As such, after converting system A’s epoch integer to a datetime field, we then also need to add a fuzzy match of around 2 hours to give leeway for timestamp variations.
Device Serial Number
Again, an immediately recognizable string appears in system B here in a hex value. This was a simple conversion from hex to decimal, and the join can be made between these two fields.
Company
With nothing recognizable around these two fields, a long period of investigation and discovery ensued, eventually revealing a hidden code, and a strangely unnecessary data conversion. On the devices, the company name of london
is accompanied by a company code of LOND
, however this code is not visible in system A. Furthermore, the code is not simply transmitted to system B, it is instead converted to ASCII, then to binary, then to an integer.

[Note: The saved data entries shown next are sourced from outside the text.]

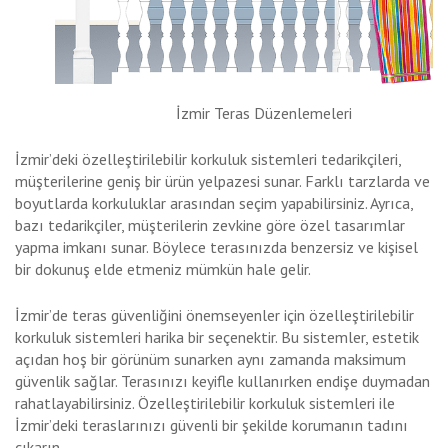
İzmir Teras Düzenlemeleri
İzmir’deki özelleştirilebilir korkuluk sistemleri tedarikçileri,
müşterilerine geniş bir ürün yelpazesi sunar. Farklı tarzlarda ve
boyutlarda korkuluklar arasından seçim yapabilirsiniz. Ayrıca,
bazı tedarikçiler, müşterilerin zevkine göre özel tasarımlar
yapma imkanı sunar. Böylece terasınızda benzersiz ve kişisel
bir dokunuş elde etmeniz mümkün hale gelir.
İzmir’de teras güvenliğini önemseyenler için özelleştirilebilir
korkuluk sistemleri harika bir seçenektir. Bu sistemler, estetik
açıdan hoş bir görünüm sunarken aynı zamanda maksimum
güvenlik sağlar. Terasınızı keyifle kullanırken endişe duymadan
rahatlayabilirsiniz. Özelleştirilebilir korkuluk sistemleri ile
İzmir’deki teraslarınızı güvenli bir şekilde korumanın tadını
çıkarın.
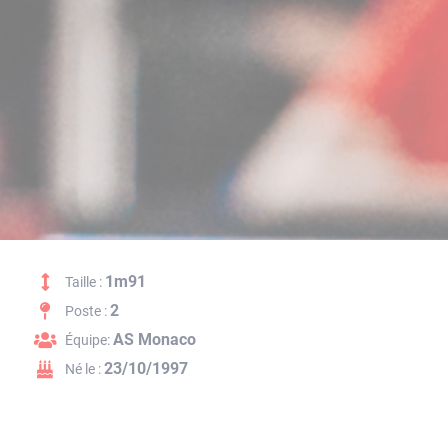
1m91
Taille :
2
Poste :
AS Monaco
Équipe:
23/10/1997
Né le :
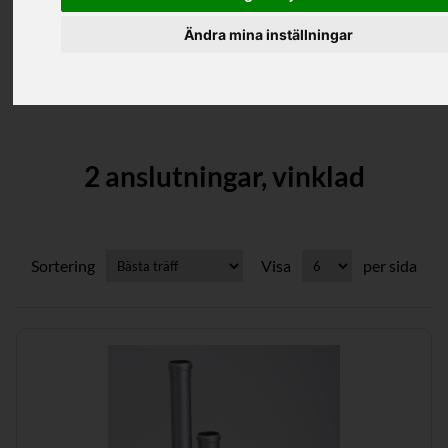
Filter
Ändra mina inställningar
Kategorier
2 anslutningar, vinklad
Sortering
Visa
per sida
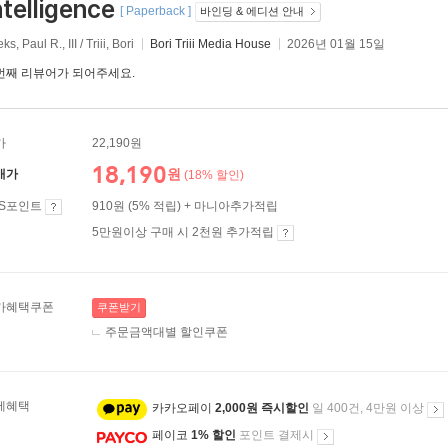
ntelligence
[ Paperback ]
바인딩 & 에디션 안내
ks, Paul R., III / Triii, Bori
Bori Triii Media House
2026년 01월 15일
번째 리뷰어가 되어주세요.
가
22,190원
18,190
원
매가
(18% 할인)
ES포인트
910원 (5% 적립) + 마니아추가적립
5만원이상 구매 시 2천원 추가적립
가혜택쿠폰
쿠폰받기
주문금액대별 할인쿠폰
제혜택
카카오페이
2,000원 즉시할인
일 400건, 4만원 이상
페이코
1% 할인
포인트 결제시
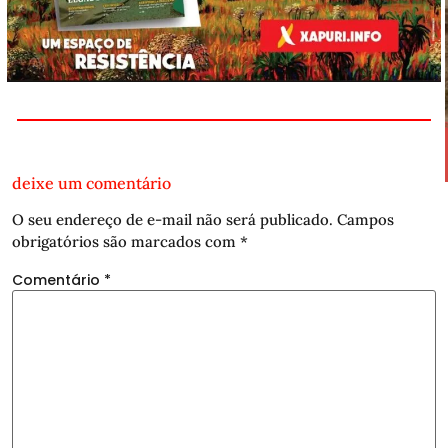
deixe um comentário
O seu endereço de e-mail não será publicado.
Campos
obrigatórios são marcados com
*
Comentário
*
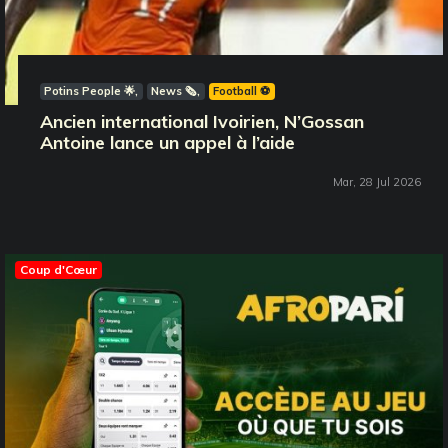
Potins People 🌟
News 🗞️
Football ⚽️
Ancien international Ivoirien, N’Gossan
Antoine lance un appel à l’aide
Mar, 28 Jul 2026
Coup d'Cœur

The full conversion is as follows:
Company Code: L O N D
ASCII Conversion: 076 079 078 068
Binary Conversion: 01001100 01001111 01001110 01000100
Decimal Conversion: 1280265796
As such, we need to use a combination of a lookup table and two mathematical conversions in order to join these fields. The argument for this method was that a long integer only takes up 8-bytes of storage, ignoring the fact that “LOND
” is a 4-byte string (only single-byte characters are allowed in the source system with a maximum length of four characters).
Conclusion
There’s no excuse for poor cross-platform data consistency if you control the data inside every platform, all it takes is some forward thinking and good architectural design. A data element should not need to be converted more than once in order to create a join between two systems, and even then, a clear definition of the data types, formats, and conversions should be provided.